I haven’t written for a while, and here’s why:

This year more than ever I was looking forward to the weeks leading up to and through Christmas and New Year’s. I wanted to feel that silly, childlike sense of impending joy. I wanted to yell carols (I can’t sing to save my life) at the top of my lungs. I wanted to eat peppermint bark with abandon. I wanted to look at colorful lights and believe in magic.

But I didn’t.

Instead, I’ve been sick with a cold that arrived a few weeks ago. I’ve been angry. I’ve been tired. I’ve been frustrated. I’ve been scared. I’ve been sore. I’ve been sad. Very, very sad. Moments of optimism have been few and far between. I can’t take any credit for getting through this; that goes to my husband, who has taken care of me in more ways than he knows. I would be lost without him.

When I realized what was going on, I decided to give myself a break, kind of resigned myself to being somewhat miserable until…well, until tomorrow.
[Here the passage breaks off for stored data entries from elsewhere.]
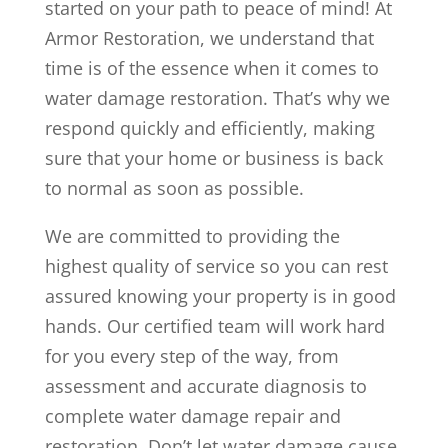
started on your path to peace of mind! At
Armor Restoration, we understand that
time is of the essence when it comes to
water damage restoration. That’s why we
respond quickly and efficiently, making
sure that your home or business is back
to normal as soon as possible.
We are committed to providing the
highest quality of service so you can rest
assured knowing your property is in good
hands. Our certified team will work hard
for you every step of the way, from
assessment and accurate diagnosis to
complete water damage repair and
restoration. Don’t let water damage cause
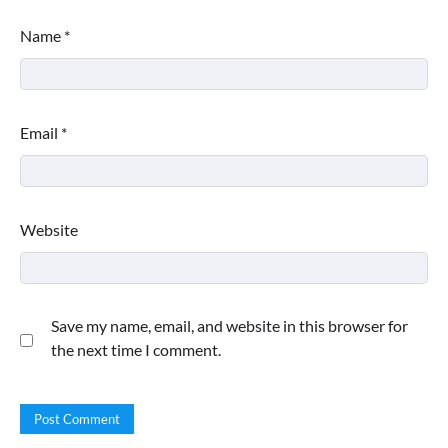
Name
*
Email
*
Website
This Lazy-Girl, In-Shower Body
Moisturizer Smoothed My Crocodile
Skin After Just 2 Uses
Save my name, email, and website in this browser for
the next time I comment.
Shoppers Call This Brightening Eye
Cream “Youth in a Bottle” — and It’s on
Sale for a Few More Days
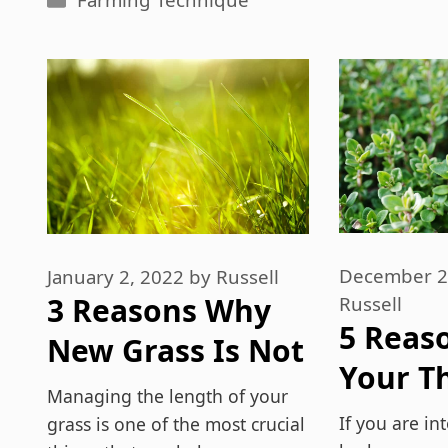
December 2
January 2, 2022
by
Russell
3 Reasons Why
Russell
5 Reas
New Grass Is Not
Your T
Growing Evenly
Managing the length of your
Plant I
If you are in
grass is one of the most crucial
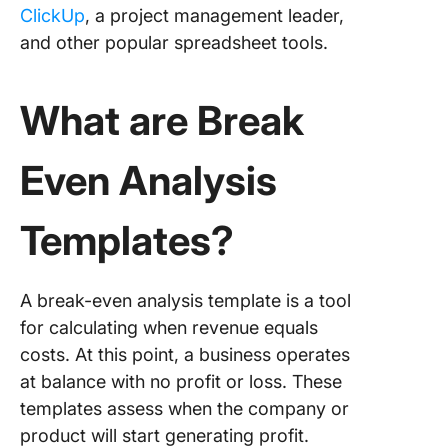
ClickUp
, a project management leader,
Cost Ana
and other popular spreadsheet tools.
Templat
5. Click
What are Break
Project 
Analysis
Templat
Even Analysis
6. Click
Monthly
Templates?
Expense
Report
Templat
A break-even analysis template is a tool
7. Click
for calculating when revenue equals
Busines
costs. At this point, a business operates
Expense
at balance with no profit or loss. These
Report
templates assess when the company or
Templat
product will start generating profit.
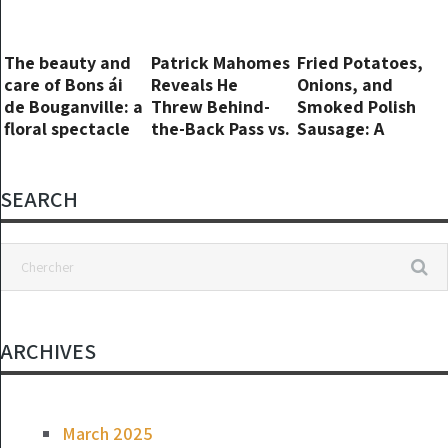
house
The beauty and
Patrick Mahomes
Fried Potatoes,
care of Bons ái
Reveals He
Onions, and
de Bouganville: a
Threw Behind-
Smoked Polish
floral spectacle
the-Back Pass vs.
Sausage: A
all year round
Lions ‘Out of
Hearty and
Spite’
Flavorful Dish
SEARCH
ARCHIVES
March 2025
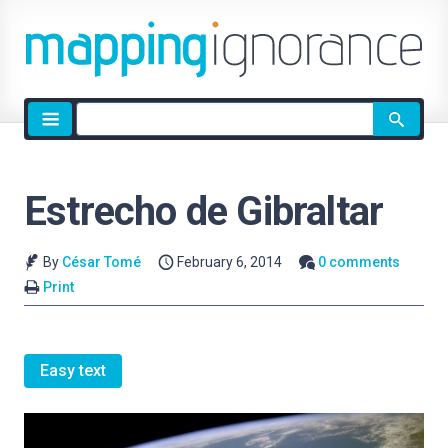
Site
search
Estrecho de Gibraltar
By
César Tomé
February 6, 2014
0 comments
Print
Easy text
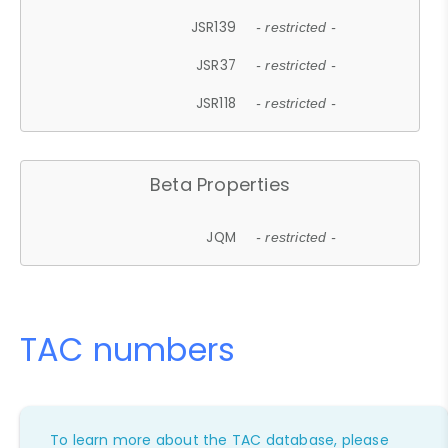
JSR139
- restricted -
JSR37
- restricted -
JSR118
- restricted -
Beta Properties
JQM
- restricted -
TAC numbers
To learn more about the TAC database, please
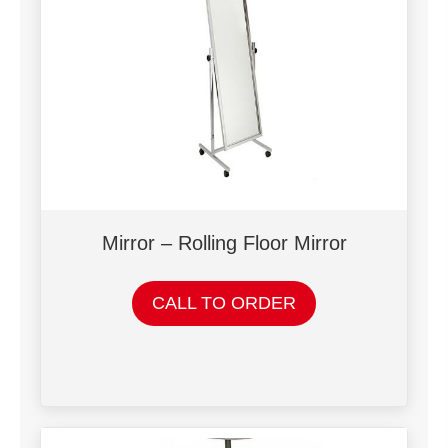
Mirror – Rolling Floor Mirror
CALL TO ORDER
New year and all that, yes, but more importantly to me, it’s the day before my birthday, which is January 2. (I’ll be 45, for anyone keeping score.)

I believe in celebrating my birthday, always have. This year, though, it’s even more important to me. Having a birthday—and being able to celebrate it—is a big deal. It means that despite my wonky heart, I’m alive. And not just barely, either. So while I don’t expect the heavy-duty negative emotions to evaporate, I’m optimistic about brighter days ahead.

2015 has certainly been a year I’ll never forget. It hasn’t all been bad—not by a long way—and the truth is that the part I’ll remember started on September 24. That’s the day my world changed. For the worse, sure, with some pretty terrible news, but the thing is, the part I’ll remember most and always is that I had no idea—honestly, not a clue, really—about the power of my tribe, my chosen family, my friends. I didn’t realize that you guys could save my life. That you would want to. And that I’ll never, ever be able to thank you enough.

Whew! Ok, now, on to the factual updates…

I have signed up for health insurance, which costs a small fortune and becomes active on January 1. I don’t love having to pay so much for it—not one bit—but to be clear, without the Affordable Care Act, I wouldn’t be able to get any healthcare at all. For the record, I still think we as a country could do much better when it comes to healthcare, particularly if we chose to join the ranks of the civilized countries that have single-payer systems.

Because of the kind of insurance I got (which is not the most expensive available), I had to get a new GP (because the one I’ve had for 9 years doesn’t take my insurance). I have an appointment there on January 8. The woman I spoke with to make the appointment was lovely, and so I’m optimistic that it will be a good practice, even though I’m still miffed at having to change.

I have to have a local GP for two reasons: First, I need to be able to get my levothyroxine prescription renewed. Unfortunately, when my heart went wonky, my diabetes and lack-of-thyroid didn’t disappear, so I have to still look after those. Second, the insurance only covers 50% of anything I have done out-of-state. This means that I need to get certain cardiac tests and procedures in Florida, and in order to do that, I need orders written by a doctor licensed in this state (Dr. Desai, understandably, is not).

I didn’t realize when I made the appointment that the new GP I’m seeing has the facility to do echocardiograms in the office. But they do, and that will be handy, because my next appointment with Dr. Desai is on January 28, and I need to have an echo before then. This appointment is A Big Deal because we’ll find out whether the pills are working and get some idea of next steps.

Speaking of pills, Dr. Desai doubled my dose of valsartan. I think the idea is to take as much valsartan and carvedilol (Coreg) as my body can handle, which for the moment, is 80 mg and 6.25 mg of each twice a day.

Dr. Desai wanted me to keep an eye on my blood pressure when he increased the valsartan, so we got a blood pressure machine. I’m used to testing my blood sugar, so being able to test something has actually been good. The results haven’t been terrible; my blood pressure is a bit low and my heart rate is a bit high, but neither dramatically so. When I was sick my heart rate especially shot up, but as I’ve gotten better, it’s settled back down.

When I get the echo, it will tell us what my ejection fraction is. Last time it was tested (when I had the CTA) it was (still) 15%. If it’s remained at 15%, I think that counts as some kind of stability. Obviously it would be great if it’s improved, but my understanding is that’s unlikely. But the good news is that if it is stable, it’s possible for me to live a long time on meds, even with my ejection fraction at 15%.

I imagine we’ll probably have to talk with Dr. Desai about the possibility of my getting an implanted defibrillator. The idea of this still makes me nervous, but I’m getting more used to it. The biggest bummer is that I won’t be able to take up welding or use a light saber. Feck.

So there we go. The last update of 2015. I want to leave you with this:

Thank you for reading. Thank you for being here for and with me. Thank you for reminding me why we’re all here. I wish us all happiness and kindness in 2016.